Verifying that two files are identical using pure PHP?

php performance file-upload file-io

23,635

Solution 1

If you already have one SHA1 sum, you can simply do:

if ($known_sha1 == sha1_file($new_file))

otherwise

if (filesize($file_a) == filesize($file_b)
    && md5_file($file_a) == md5_file($file_b)
)

Checking file size too, to somewhat prevent a hash collision (which is already very unlikely). Also using MD5 because it's significantly faster than the SHA algorithms (but a little less unique).

Update:

This is how to exactly compare two files against each other.
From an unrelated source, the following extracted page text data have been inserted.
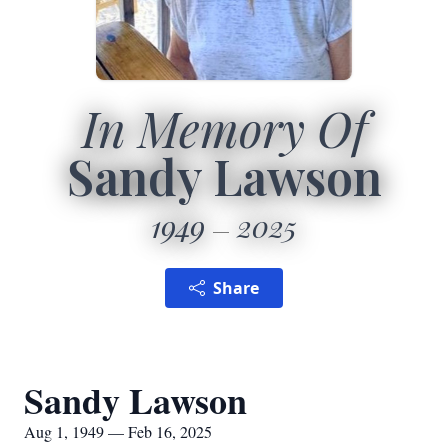
In Memory Of
Sandy Lawson
1949
2025
Share
Sandy Lawson
Aug 1, 1949 — Feb 16, 2025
function compareFiles($file_a, $file_b)
{
    if (filesize($file_a) != filesize($file_b))
        return false;

    $chunksize = 4096;
    $fp_a = fopen($file_a, 'rb');
    $fp_b = fopen($file_b, 'rb');
        
    while (!feof($fp_a) && !feof($fp_b))
    {
        $d_a = fread($fp_a, $chunksize)
        $d_b = fread($fp_b, $chunksize);
        if ($d_a === false || $d_b === false || $d_a !== $d_b)
        {
            fclose($fp_a);
            fclose($fp_b);
            return false;
        }
    }
 
    fclose($fp_a);
    fclose($fp_b);
          
    return true;
}

Solution 2

Update

If you want to make sure that files are equal then you should first check the file sizes and if they match then just diff the file content. This is much faster than using a hash function and will definitely give the correct result.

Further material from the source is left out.